Konsep ini awalnya dikembangkan untuk membuat suatu pertemuan lebih produktif. Kini, Six Thinking Hat sudah diakui dan diadopsi oleh dunia kreatif sebagai cara untuk mengkritik ide. Metode ini memungkinkan kita menjadi kreatif dan berani di tempat yang aman, sambil memaksa kita untuk bersikap jujur dan realistis.
Proses pemikiran dan pemecahan masalahnya melibatkan pemakaian 6 "topi" imajiner dengan warna yang berbeda, yang mewakili pola pikir dan emosi yang berbeda pula. Proses ini memungkinkan kita untuk melihat ide dari berbagai sudut dengan fokus yang berbeda setiap kalinya. Dengan hanya membagi proses pengambilan keputusan menjadi enam titik fokus yang tepat, kita dapat menganalisis masalah secara menyeluruh dan efisien.

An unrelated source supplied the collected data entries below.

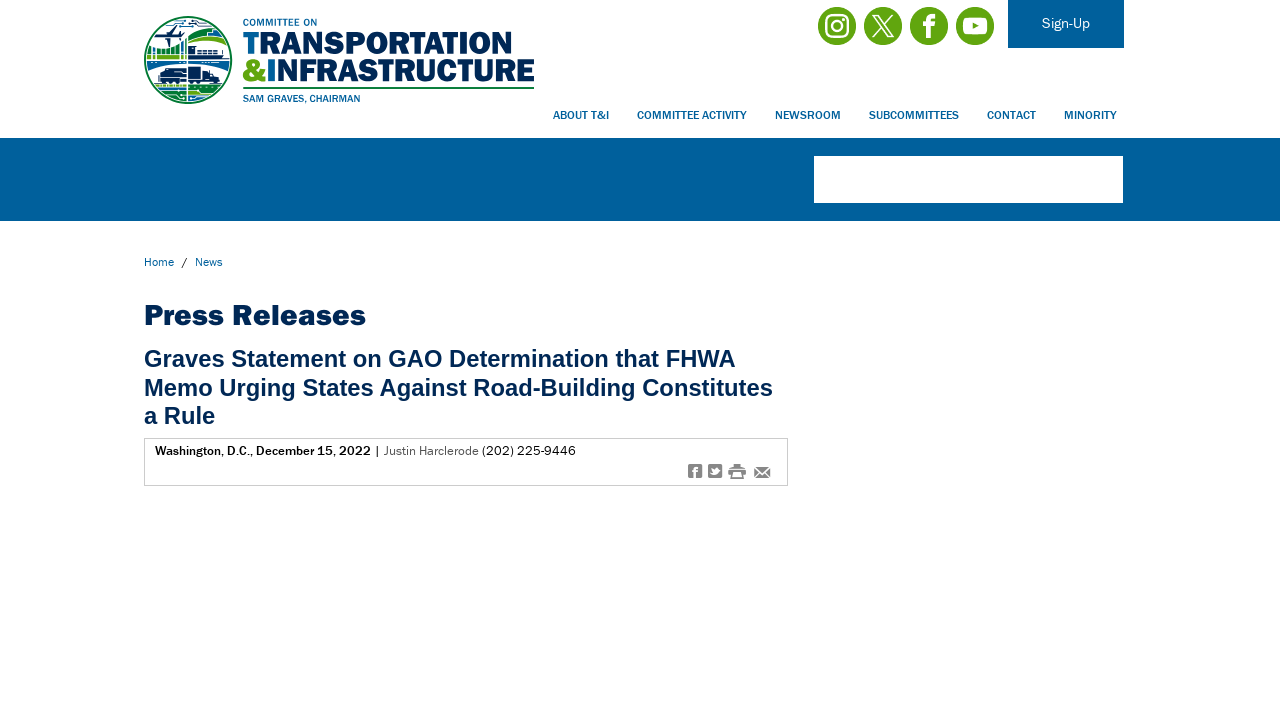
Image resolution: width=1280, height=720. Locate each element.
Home (159, 261)
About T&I (581, 114)
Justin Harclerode (431, 450)
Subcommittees (914, 114)
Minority (1090, 114)
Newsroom (808, 114)
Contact (1011, 114)
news (209, 261)
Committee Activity (692, 114)
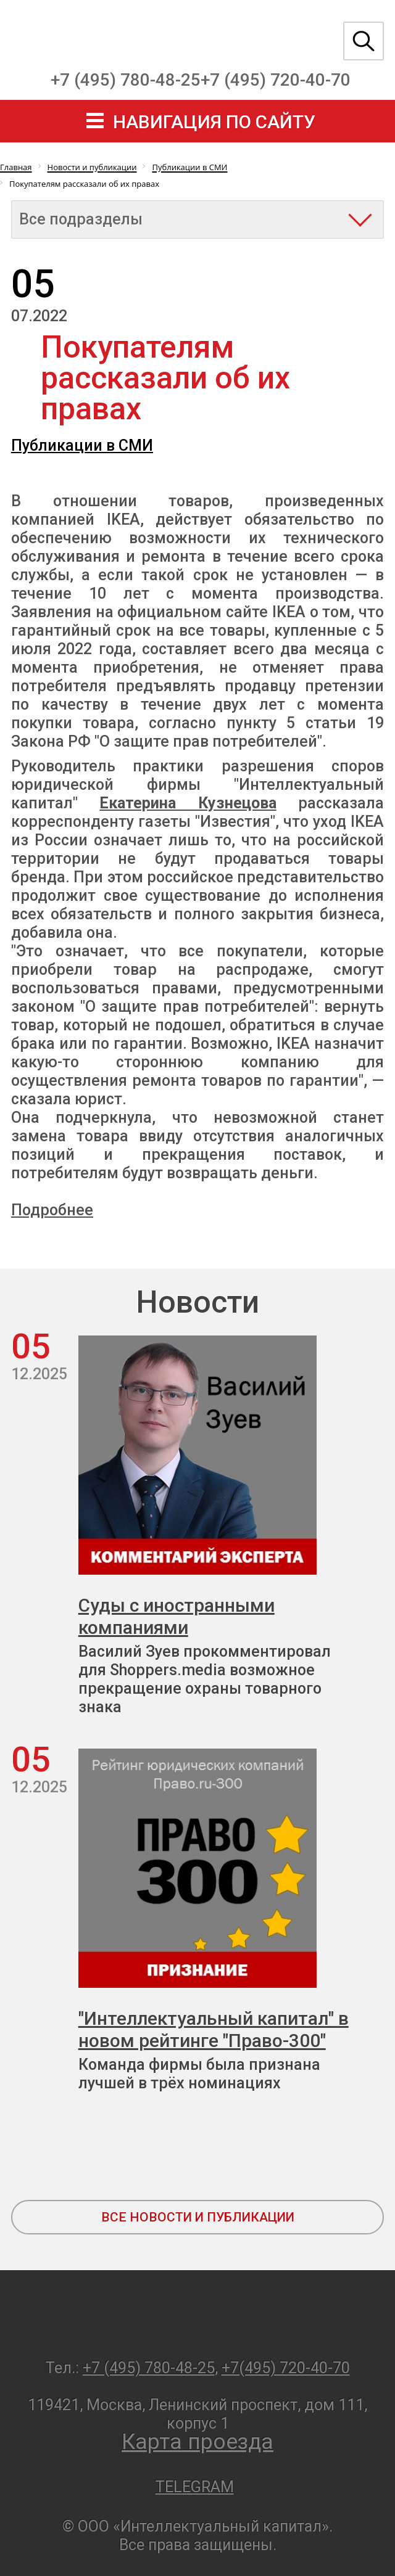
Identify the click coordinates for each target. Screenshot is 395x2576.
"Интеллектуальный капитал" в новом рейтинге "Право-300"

Baca juga: Belajar dari Petani, Berpikir ala Edward de Bono, dan Berkarya seperti Putu Wijaya
Cara Memecahkan Masalah Dengan 6 Topi Berpikir
Sekalipun metode ini lebih sering digunakan saat rapat dalam tim, kita juga dapat mengunakannya sehari-hari. Anggap saja 6 topi imajiner ini sebagai tim konsultan pribadi. Hanya saja mereka hidup di otak kita.
Bagaimana cara memecahkan masalah menggunakan 6 topi berpikir?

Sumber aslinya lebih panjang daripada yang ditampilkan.